[Collected data entries]

____

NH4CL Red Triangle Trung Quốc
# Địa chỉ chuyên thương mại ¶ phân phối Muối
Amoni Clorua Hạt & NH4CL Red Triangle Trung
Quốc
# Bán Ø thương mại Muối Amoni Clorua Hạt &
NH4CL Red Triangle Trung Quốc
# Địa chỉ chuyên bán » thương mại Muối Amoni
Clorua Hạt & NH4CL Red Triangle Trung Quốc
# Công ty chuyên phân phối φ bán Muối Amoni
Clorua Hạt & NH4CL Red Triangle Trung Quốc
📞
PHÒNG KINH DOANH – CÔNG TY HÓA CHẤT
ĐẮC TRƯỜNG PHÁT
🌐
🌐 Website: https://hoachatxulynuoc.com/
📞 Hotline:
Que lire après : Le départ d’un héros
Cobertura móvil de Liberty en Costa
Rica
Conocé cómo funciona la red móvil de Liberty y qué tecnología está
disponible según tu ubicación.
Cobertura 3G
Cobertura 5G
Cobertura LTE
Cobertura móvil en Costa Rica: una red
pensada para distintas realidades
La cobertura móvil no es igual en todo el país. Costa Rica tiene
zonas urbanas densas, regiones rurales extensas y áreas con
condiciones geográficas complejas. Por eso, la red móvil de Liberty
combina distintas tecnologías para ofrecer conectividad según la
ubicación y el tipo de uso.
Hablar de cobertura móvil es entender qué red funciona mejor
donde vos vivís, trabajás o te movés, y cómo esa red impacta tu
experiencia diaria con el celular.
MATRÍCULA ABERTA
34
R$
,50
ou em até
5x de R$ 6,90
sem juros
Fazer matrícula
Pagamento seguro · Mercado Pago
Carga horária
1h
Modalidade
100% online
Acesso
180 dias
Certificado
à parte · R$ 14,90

____

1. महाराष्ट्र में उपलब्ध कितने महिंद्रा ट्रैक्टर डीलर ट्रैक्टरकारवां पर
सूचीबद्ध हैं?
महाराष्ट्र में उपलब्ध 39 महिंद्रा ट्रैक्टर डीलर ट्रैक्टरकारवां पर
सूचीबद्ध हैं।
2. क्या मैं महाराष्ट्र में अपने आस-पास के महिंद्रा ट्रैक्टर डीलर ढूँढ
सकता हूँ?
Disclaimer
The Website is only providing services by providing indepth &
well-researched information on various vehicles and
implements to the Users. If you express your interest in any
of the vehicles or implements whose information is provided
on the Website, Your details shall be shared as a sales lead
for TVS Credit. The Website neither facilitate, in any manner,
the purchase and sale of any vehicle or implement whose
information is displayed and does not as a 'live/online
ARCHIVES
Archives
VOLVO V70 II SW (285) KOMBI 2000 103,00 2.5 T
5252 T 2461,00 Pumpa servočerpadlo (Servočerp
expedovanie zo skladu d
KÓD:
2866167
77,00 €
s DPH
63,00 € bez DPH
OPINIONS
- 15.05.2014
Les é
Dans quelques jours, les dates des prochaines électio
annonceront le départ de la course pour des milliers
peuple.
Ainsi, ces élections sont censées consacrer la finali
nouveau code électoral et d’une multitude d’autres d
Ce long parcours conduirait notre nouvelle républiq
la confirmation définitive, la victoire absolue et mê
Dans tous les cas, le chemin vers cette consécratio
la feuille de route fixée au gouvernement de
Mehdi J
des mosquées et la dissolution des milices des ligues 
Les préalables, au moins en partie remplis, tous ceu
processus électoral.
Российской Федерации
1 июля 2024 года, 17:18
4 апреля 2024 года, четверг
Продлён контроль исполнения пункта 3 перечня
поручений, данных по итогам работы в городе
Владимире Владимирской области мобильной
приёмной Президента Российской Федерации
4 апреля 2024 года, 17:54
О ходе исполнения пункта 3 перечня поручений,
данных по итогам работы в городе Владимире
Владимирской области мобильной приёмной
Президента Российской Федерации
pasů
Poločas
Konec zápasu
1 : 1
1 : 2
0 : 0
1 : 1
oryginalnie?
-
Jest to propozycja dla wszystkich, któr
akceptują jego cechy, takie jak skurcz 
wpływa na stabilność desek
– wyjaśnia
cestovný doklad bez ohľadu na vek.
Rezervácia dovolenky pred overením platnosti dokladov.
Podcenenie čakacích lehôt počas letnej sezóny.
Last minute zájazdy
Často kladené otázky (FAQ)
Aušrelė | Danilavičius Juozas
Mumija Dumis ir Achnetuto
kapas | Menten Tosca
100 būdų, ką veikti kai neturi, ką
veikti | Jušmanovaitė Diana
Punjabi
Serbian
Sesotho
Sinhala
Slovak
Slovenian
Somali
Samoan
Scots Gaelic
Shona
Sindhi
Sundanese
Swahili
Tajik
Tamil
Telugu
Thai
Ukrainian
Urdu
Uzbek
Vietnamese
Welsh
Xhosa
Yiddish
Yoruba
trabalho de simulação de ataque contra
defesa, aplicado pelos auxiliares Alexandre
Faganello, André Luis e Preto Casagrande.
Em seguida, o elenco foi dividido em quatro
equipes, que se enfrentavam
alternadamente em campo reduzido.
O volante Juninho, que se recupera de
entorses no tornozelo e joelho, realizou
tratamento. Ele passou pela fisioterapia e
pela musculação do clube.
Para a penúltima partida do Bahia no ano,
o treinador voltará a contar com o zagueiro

____

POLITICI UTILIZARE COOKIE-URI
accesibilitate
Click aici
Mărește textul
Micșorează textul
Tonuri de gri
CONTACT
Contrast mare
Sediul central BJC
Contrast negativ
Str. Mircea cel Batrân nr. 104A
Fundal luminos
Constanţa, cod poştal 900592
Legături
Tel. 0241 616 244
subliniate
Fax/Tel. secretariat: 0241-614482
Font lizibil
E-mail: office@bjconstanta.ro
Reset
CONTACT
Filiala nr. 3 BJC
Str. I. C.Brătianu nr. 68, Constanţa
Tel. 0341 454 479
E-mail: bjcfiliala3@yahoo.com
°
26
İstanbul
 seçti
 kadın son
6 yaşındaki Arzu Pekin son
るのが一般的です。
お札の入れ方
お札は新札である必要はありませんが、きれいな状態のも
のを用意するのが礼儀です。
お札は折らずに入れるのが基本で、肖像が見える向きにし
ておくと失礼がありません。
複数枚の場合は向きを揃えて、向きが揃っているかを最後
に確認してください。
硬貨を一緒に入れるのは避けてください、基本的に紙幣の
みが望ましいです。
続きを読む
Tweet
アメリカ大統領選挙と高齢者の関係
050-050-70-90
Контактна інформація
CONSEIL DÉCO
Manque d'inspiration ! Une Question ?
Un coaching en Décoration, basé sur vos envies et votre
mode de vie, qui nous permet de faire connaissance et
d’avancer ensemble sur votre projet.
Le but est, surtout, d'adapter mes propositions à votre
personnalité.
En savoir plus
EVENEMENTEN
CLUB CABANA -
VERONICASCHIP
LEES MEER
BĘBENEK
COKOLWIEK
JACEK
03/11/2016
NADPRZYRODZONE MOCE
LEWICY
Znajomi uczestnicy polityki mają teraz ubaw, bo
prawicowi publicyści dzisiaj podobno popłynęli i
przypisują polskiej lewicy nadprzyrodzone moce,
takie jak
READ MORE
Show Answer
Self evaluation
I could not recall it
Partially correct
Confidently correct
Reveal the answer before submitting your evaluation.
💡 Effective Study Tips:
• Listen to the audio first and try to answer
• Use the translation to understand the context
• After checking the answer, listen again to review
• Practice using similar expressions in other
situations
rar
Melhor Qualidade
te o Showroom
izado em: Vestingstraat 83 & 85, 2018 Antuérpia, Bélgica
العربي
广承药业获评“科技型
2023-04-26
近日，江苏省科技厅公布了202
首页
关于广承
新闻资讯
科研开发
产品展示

____

▶ About this exercise:
Write down, word for word, the lines above from the one containing "d’avancer ensemble sur votre projet." through the one containing "again to review", both ends included.

▶ Solution to this problem:
d’avancer ensemble sur votre projet.
Le but est, surtout, d'adapter mes propositions à votre
personnalité.
En savoir plus
EVENEMENTEN
CLUB CABANA -
VERONICASCHIP
LEES MEER
BĘBENEK
COKOLWIEK
JACEK
03/11/2016
NADPRZYRODZONE MOCE
LEWICY
Znajomi uczestnicy polityki mają teraz ubaw, bo
prawicowi publicyści dzisiaj podobno popłynęli i
przypisują polskiej lewicy nadprzyrodzone moce,
takie jak
READ MORE
Show Answer
Self evaluation
I could not recall it
Partially correct
Confidently correct
Reveal the answer before submitting your evaluation.
💡 Effective Study Tips:
• Listen to the audio first and try to answer
• Use the translation to understand the context
• After checking the answer, listen again to review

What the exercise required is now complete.